Design scheme of polypeptide sequence and classification of amino acid properties



Polypeptides are compounds composed of complex molecules, each sequence having its own unique chemical and physical properties. Most peptides are relatively easy to synthesize, except for some peptides that are difficult to synthesize, but purification can be difficult. Many peptides are poorly water-soluble, so these hydrophobic peptides often need to be dissolved in organic solvents or specific buffer solutions during purification.

These organic solvents or buffer solutions are sometimes not suitable for biological experiments, so customers cannot use these peptides for research work.

Therefore, when we receive an order for a peptide, we analyze the sequence of these peptides to determine whether it is difficult to synthesize or water-soluble.
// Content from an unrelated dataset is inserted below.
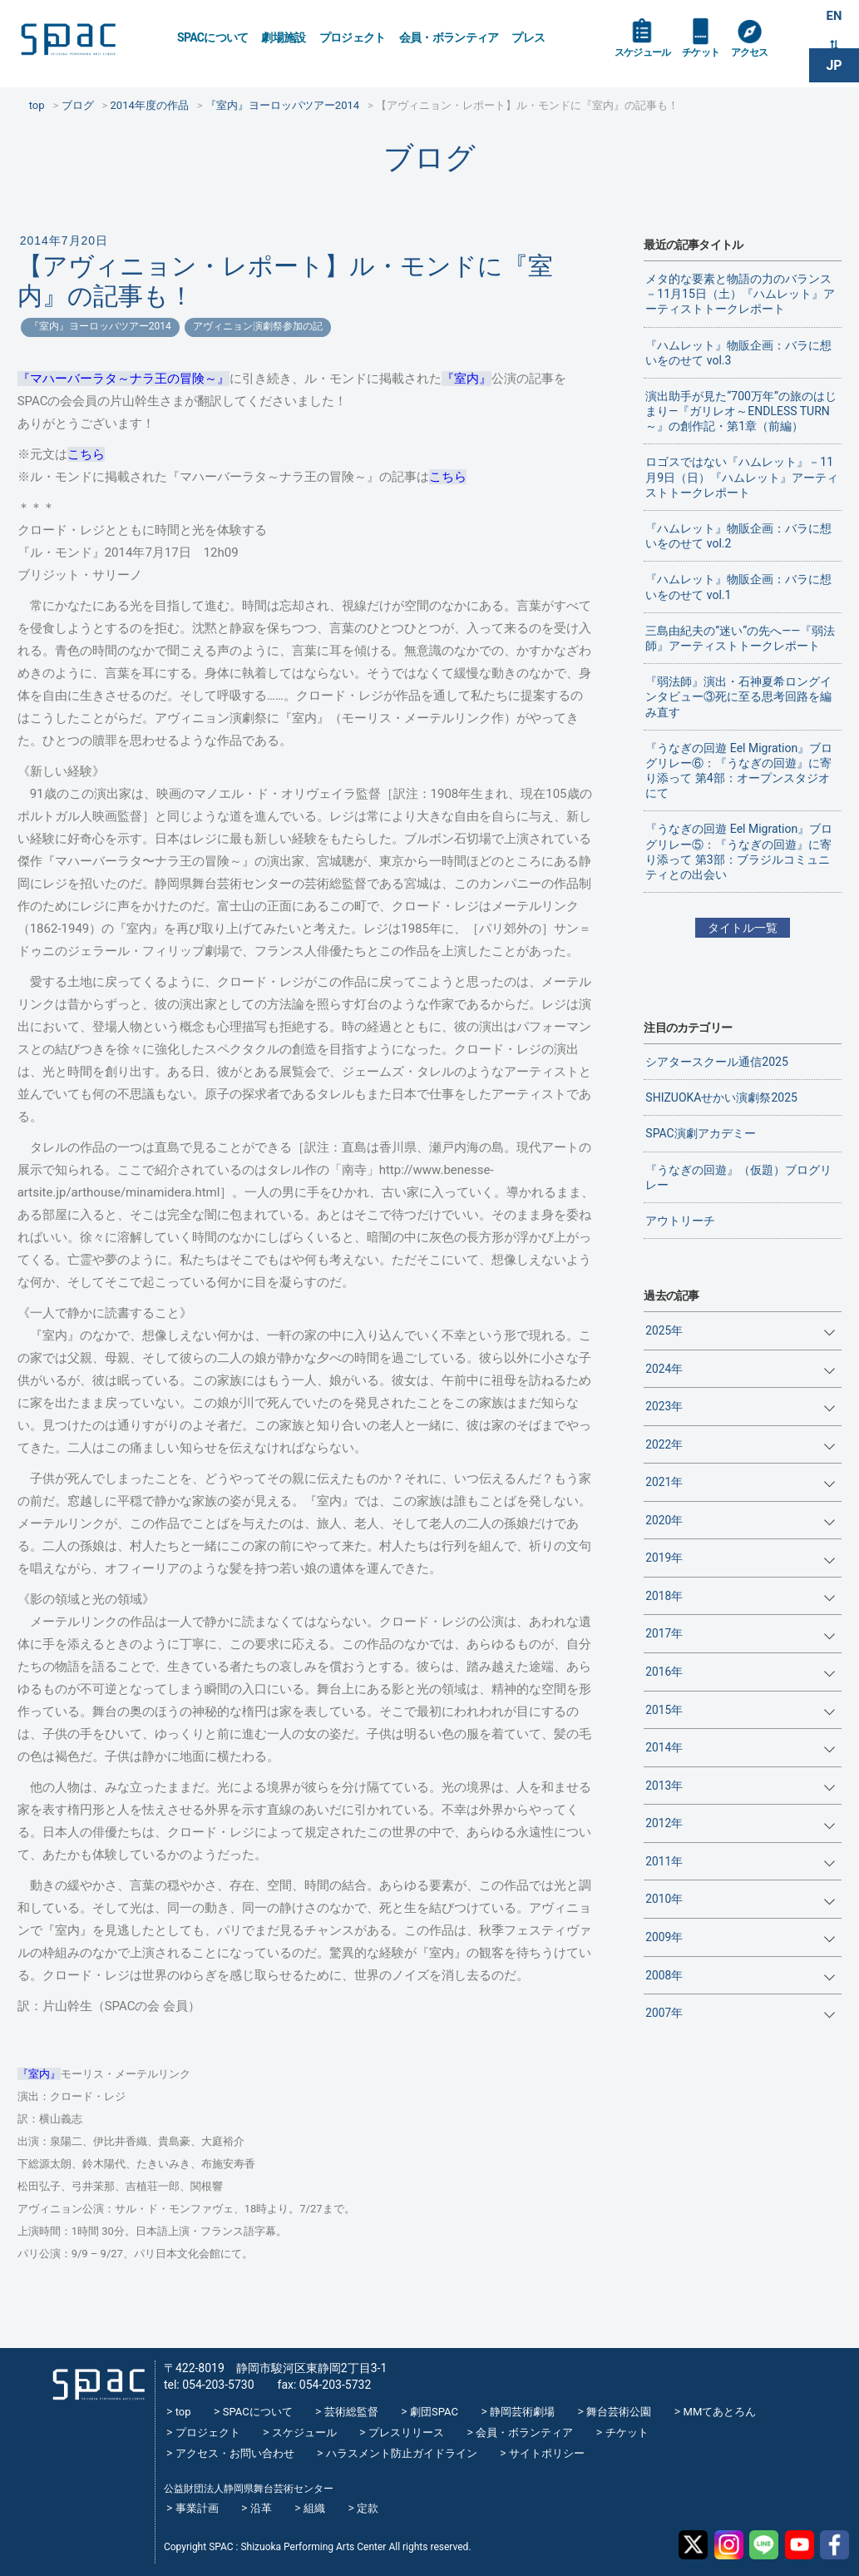 Image resolution: width=859 pixels, height=2576 pixels. What do you see at coordinates (351, 2411) in the screenshot?
I see `芸術総監督` at bounding box center [351, 2411].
For some peptides with special sequences, our peptide professionals will give reasonable suggestions to customers after careful analysis and research.

For example, when encountering polypeptide sequences that are difficult to synthesize or have poor water solubility, we will not refuse to synthesize, but provide customers with some methods that can be improved, so that customers can finally obtain satisfactory products. These methods include aspects such as altering the sequence or both ends thereof.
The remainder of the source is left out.